(Dataset entries)

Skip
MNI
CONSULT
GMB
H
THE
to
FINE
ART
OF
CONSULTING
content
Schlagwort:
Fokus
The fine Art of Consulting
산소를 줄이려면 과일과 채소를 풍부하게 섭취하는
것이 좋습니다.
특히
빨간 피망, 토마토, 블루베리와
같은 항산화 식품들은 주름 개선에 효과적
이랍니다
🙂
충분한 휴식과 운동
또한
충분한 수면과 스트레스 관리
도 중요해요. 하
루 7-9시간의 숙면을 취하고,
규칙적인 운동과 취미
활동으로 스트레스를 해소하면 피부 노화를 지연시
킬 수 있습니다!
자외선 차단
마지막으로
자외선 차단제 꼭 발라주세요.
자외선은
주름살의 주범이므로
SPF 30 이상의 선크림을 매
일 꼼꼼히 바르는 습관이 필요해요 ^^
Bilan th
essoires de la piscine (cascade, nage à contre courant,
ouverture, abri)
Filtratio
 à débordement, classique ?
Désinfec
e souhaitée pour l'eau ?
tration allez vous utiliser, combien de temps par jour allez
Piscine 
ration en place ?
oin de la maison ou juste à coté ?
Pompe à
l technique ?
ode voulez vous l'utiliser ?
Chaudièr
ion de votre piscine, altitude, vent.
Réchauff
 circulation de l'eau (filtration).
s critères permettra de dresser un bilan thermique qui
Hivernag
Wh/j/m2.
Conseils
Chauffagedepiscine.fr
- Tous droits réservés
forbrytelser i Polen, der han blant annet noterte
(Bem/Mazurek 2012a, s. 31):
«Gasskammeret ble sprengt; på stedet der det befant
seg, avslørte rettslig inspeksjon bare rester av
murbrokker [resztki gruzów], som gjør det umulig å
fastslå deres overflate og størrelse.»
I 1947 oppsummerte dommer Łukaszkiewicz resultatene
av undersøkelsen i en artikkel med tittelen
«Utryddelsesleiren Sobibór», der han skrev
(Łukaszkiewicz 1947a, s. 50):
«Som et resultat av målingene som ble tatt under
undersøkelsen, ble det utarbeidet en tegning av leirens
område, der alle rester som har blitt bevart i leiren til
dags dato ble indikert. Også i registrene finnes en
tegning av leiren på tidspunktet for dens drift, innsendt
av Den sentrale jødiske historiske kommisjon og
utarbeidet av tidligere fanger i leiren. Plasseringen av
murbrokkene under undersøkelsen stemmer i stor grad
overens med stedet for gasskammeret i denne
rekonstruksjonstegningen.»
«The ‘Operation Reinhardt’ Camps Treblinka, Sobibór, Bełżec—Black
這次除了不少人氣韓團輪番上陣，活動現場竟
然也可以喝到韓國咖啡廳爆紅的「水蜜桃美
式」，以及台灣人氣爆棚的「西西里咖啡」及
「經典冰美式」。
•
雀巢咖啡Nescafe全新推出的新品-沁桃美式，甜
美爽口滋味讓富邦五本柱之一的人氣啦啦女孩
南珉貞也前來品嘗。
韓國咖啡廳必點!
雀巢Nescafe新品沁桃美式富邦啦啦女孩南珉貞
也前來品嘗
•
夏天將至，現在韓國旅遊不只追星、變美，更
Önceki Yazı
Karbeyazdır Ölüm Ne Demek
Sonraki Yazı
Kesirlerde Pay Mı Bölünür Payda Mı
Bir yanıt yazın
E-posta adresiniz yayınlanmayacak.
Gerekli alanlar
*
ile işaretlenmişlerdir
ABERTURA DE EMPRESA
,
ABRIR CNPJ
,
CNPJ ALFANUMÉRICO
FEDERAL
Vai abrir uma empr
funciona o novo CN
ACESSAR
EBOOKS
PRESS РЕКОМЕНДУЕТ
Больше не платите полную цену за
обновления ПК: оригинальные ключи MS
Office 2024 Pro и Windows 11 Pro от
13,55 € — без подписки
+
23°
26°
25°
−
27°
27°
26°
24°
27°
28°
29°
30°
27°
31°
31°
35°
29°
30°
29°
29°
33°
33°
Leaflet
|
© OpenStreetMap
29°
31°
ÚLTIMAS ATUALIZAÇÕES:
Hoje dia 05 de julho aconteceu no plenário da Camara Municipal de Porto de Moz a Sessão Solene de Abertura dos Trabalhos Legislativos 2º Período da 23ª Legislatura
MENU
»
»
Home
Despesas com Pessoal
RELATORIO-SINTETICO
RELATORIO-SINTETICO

What to produce:
In the entries above, find every line with the word "vous" and list it.

Task result:
tration allez vous utiliser, combien de temps par jour allez
ode voulez vous l'utiliser ?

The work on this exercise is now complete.